Deirdre looked at him. “Then that must be how my goddess knew of you. She is the sovereign of Highland rivers; she must have seen Fellwroth betray his master. Somehow she must have extracted knowledge of you from the dead demon. That must be why she sends the visions to me. She has invested so much of her soul in me that she cannot express herself outside of her ark. She has no direct way of communicating with me, except by controlling”-she looked down at her lap-“this body.”
Again Nicodemus thought about how she had been disabled by love. He thought about John who, out of love, had sought to protect Nicodemus and who now suffered unimaginably because he had loved Devin. He thought also about what Deirdre had done to Kyran and what Kyran had done to himself.
Gently, he placed a hand on Deirdre’s shoulder. “What you did, you did out of love.”
She laughed cruelly. “Don’t be a romantic fool. There’s no force more savage. My love for Boann destroyed my love for Kyran, then destroyed the man himself.”
“He chose his path.”
Again, the hard laugh. “In that, then, he and I were alike; we loved too well. We all love too well.” She closed her eyes. “Will you read me Kyran’s last message now?”
He looked down at the dim green sentence in his left hand. It was so simple that even his cacographic mind had not misspelled the translation: “I loved you always; I love you still.”
He read it aloud.
Deirdre bent forward, her chin on her chest. Again she wore the half-smile, but it no longer held wry amusement. It pulled her face down into a gruesome mask. She shook silently.
When Nicodemus squeezed her hand, she pulled him into an embrace.
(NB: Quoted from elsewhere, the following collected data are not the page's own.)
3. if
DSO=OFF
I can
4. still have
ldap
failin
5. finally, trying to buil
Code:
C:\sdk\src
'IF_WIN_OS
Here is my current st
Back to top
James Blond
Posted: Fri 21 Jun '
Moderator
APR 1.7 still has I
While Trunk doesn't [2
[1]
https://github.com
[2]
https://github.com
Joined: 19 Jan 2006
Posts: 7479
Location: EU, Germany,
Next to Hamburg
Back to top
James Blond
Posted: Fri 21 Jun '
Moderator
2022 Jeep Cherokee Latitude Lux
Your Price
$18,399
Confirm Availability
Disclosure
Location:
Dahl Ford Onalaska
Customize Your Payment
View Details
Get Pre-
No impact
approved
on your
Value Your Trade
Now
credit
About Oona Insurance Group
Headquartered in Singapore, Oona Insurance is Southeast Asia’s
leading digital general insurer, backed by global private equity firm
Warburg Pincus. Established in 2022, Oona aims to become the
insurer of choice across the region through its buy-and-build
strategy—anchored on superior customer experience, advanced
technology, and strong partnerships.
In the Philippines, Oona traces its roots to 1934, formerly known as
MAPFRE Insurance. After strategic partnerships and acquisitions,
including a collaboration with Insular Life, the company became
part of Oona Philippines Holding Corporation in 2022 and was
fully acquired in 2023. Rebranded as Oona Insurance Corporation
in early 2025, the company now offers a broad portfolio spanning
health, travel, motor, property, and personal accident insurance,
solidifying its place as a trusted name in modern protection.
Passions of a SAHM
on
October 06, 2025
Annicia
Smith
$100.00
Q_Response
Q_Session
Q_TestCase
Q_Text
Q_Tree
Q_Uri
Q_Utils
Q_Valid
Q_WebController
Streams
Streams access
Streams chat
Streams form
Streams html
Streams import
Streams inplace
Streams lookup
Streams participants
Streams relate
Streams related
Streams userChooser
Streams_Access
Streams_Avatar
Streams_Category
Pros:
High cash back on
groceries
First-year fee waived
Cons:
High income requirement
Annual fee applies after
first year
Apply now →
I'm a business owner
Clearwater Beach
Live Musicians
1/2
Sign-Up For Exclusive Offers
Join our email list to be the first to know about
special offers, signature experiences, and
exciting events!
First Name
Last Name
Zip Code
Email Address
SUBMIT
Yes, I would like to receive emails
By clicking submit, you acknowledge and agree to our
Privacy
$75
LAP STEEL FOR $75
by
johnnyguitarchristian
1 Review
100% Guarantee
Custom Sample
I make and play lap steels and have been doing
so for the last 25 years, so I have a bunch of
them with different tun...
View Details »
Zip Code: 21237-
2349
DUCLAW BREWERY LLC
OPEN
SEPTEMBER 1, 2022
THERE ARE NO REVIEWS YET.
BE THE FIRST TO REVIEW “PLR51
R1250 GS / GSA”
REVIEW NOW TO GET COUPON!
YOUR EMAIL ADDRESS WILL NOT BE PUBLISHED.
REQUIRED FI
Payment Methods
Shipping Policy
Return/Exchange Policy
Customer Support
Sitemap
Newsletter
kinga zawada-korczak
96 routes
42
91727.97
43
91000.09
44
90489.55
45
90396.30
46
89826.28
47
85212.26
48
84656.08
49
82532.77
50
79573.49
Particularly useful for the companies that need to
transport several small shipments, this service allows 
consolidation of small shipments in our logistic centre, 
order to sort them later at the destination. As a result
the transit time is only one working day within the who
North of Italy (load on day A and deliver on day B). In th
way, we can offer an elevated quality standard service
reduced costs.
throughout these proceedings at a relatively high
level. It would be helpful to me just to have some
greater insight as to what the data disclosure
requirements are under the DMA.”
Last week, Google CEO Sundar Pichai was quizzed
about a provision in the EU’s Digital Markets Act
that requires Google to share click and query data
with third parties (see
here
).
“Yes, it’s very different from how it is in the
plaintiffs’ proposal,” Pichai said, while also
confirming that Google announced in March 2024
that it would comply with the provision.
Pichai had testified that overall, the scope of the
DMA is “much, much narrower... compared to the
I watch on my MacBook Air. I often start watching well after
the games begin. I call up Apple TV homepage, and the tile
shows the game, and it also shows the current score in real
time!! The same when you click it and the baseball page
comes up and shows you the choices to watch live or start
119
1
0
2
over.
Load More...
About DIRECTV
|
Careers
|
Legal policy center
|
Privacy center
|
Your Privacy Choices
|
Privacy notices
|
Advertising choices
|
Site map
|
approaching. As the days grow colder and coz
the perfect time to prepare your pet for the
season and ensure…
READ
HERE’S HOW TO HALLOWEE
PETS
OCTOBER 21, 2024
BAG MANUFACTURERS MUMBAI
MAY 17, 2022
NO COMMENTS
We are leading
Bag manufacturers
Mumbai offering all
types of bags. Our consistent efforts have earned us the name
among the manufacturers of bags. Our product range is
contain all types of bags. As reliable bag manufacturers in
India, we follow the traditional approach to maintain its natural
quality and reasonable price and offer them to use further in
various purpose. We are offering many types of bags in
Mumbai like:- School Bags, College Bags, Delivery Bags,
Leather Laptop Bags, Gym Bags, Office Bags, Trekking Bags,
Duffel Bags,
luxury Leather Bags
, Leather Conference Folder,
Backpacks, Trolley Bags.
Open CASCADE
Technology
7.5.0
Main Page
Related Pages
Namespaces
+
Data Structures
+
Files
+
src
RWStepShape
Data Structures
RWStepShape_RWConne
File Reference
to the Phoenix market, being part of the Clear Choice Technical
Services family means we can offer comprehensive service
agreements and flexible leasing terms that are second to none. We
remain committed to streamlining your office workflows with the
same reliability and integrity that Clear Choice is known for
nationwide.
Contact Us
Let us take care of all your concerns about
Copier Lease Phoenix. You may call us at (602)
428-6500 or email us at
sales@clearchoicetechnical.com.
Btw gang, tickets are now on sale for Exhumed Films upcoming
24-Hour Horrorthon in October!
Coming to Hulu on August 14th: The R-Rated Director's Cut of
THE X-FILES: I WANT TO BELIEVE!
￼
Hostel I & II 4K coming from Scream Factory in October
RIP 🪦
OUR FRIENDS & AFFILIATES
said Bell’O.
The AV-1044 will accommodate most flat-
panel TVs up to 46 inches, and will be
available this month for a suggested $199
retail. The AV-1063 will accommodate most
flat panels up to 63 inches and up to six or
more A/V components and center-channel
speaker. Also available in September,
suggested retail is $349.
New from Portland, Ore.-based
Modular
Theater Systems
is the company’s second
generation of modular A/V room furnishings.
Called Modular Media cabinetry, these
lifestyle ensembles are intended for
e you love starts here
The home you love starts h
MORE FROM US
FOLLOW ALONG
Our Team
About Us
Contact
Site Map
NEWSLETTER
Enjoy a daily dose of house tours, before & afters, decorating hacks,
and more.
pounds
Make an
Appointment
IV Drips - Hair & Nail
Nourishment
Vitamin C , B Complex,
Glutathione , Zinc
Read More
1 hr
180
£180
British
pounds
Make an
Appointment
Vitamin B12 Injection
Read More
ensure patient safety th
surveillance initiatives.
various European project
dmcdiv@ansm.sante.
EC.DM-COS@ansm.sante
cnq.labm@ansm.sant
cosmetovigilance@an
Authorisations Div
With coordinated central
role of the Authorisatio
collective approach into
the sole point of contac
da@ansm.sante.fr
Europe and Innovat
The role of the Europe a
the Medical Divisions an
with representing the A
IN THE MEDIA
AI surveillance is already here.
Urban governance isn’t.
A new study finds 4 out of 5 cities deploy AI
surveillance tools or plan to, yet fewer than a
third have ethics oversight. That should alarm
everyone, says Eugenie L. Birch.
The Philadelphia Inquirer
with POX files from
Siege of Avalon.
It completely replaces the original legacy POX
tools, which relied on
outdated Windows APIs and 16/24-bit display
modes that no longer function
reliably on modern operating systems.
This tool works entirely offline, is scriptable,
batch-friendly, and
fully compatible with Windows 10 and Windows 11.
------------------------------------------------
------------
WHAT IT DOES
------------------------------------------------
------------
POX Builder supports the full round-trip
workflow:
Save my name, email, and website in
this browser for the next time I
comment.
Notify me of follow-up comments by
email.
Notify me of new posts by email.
Hours later nicodemus woke to find the sunbeam gone from the steps. Only the fading light of dusk came down the stairs.
They were-all three of them-sleeping against the far wall. The Index lay beside Nicodemus, and John was looking at him with frightened eyes.
“Nico,” the big man whispered, “you know it was what Typhon made me do?”
When Nicodemus said that he did, the big man closed his eyes and let out a long breath.
“Are you all right, John?”
The other man pressed his lips together and shook his head. “No,” he said as tears came to his eyes. Nicodemus reached out and took his hand. John said nothing.
In the silence, Nicodemus could hear the wind whistling through the trees. Somewhere far away, a rook called.
John studied him with wet brown eyes. “Are you all right, Nico?”
Nicodemus didn’t look away when his own tears came. “No,” he said. “No.”